As huge fans of Overwatch and twitch arena shooters, Lawbreakers‘ more serious tone still seems unique enough to survive in the now-crowded genre. Like how Overwatch crushed Battleborn, Lawbreaker‘s biggest competition will first be Quake Champions. Bethesda is going with a free-to-play model for Champions that requires the full version to purchased to unlock all characters. Meanwhile, Lawbreakers will be $29.99 at launch for all characters and $39.99 if you want all the extra skins.
We got a chance to play Lawbreakers again at this year’s E3, and from what we saw, the team of industry veterans at Boss Key are sticking to their word and still putting all of their attention on multiplayer. Bleszinski has said multiple times that Boss Key is focusing on framerate over graphics —- a concept that we’re happy to hear again after E3 2017 focused on most developers boasting about the power of 4K gaming on new consoles… while not talking about how those same 4K games will sadly be running at 30fps.

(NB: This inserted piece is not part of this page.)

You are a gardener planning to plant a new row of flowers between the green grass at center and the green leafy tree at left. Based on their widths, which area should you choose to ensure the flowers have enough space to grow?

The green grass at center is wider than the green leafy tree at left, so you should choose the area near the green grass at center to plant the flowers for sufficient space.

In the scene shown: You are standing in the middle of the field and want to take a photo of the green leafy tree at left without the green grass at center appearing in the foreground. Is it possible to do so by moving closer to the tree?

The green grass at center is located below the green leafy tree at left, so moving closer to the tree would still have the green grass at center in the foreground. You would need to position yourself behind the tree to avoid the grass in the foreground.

Even with a focus on fps over graphics, Lawbreakers looks amazing as you would expect on PC. Bleszinski’s history working for Epic Games is evident with the developers at Boss Key fully utilizing the power of the Unreal Engine 4. Looks aside, what sets gameplay apart from other shooters is how the entire game was built around the concept of environments with low or zero gravity. Hence where the game gets its name from characters “breaking” the “laws” of physics. More than just a gimmick, unique gravity-defying abilities can be utilizing by skilled players such as heavy classes being able to shoot behind themselves to move as fast as light classes who don’t take advantage of the same feature.
Last year we got to play Turf War where two teams battled for control of three points on the map. At this year’s E3, we got to play the game’s second mode, Overcharge, where two teams fight over control of a battery. Overcharge is basically CTF where once picking up said battery you have to deliver it back to base to score a point for your team. The twist is that the battery takes a couple seconds to charge up before it can be delivered and the battery retains its charge.

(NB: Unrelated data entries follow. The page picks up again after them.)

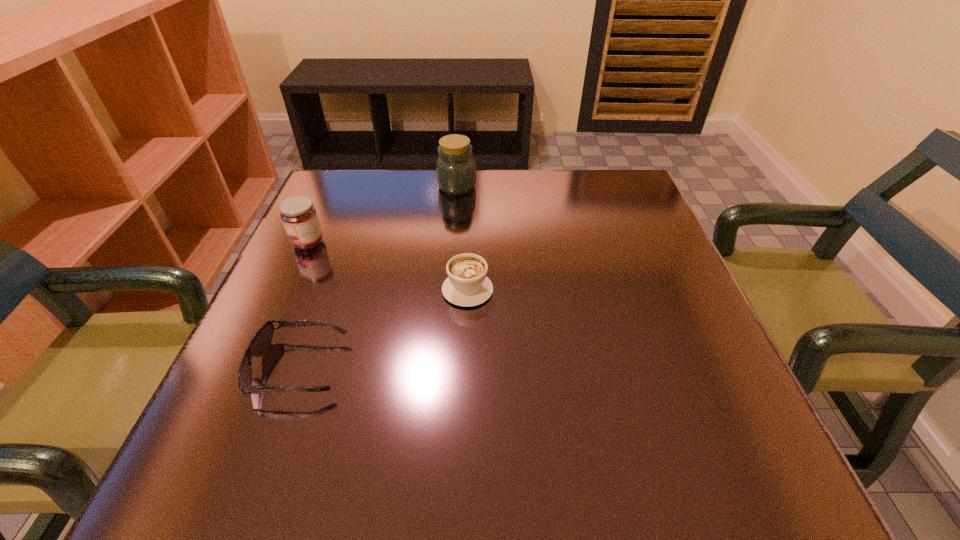 Find the location of `blank space at the right edge`. blank space at the right edge is located at coordinates (605, 222).

Locate an element on the screen. The width and height of the screenshot is (960, 540). vacant space at the far left corner of the desktop is located at coordinates (357, 219).

Where is `free point between the third tallest object and the farthest object`? The height and width of the screenshot is (540, 960). free point between the third tallest object and the farthest object is located at coordinates (462, 238).

I want to click on free space between the second nearest object and the sunglasses, so click(383, 328).

The height and width of the screenshot is (540, 960). What are the coordinates of `empty space that is in between the farthest object and the nearest object` in the screenshot? It's located at (378, 277).

This screenshot has width=960, height=540. Find the location of `free space between the shortest object and the third shortest object`. free space between the shortest object and the third shortest object is located at coordinates (303, 305).

Identify the location of vacant space that is in between the cappuccino and the jar. (462, 238).

Locate an element on the screen. vacant area between the jar and the nearest object is located at coordinates (378, 277).

I want to click on free space between the farthest object and the jam, so click(382, 214).

You are a GUI agent. You are given a task and a screenshot of the screen. Output one action in this format:
    pyautogui.click(x=<x>, y=<y>)
    Task: Click on the vacant space that's between the farthest object and the third farthest object
    This screenshot has width=960, height=540.
    Given the screenshot: What is the action you would take?
    pyautogui.click(x=462, y=238)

From our hands-on time, we noticed how the speed and pacing of games has been increased, making more even more hectic and intense shootouts. A wise decision that was clearly made to try and set the game apart from Overwatch‘s slower pace and keep up with the twitch audience that Lawbreakers is now competing with Quake for. It’ll be interesting to see who comes out on top of the serious twitch shooter space this time next year after Lawbreakers launches on August 8, 2017 for PC and PlayStation 4.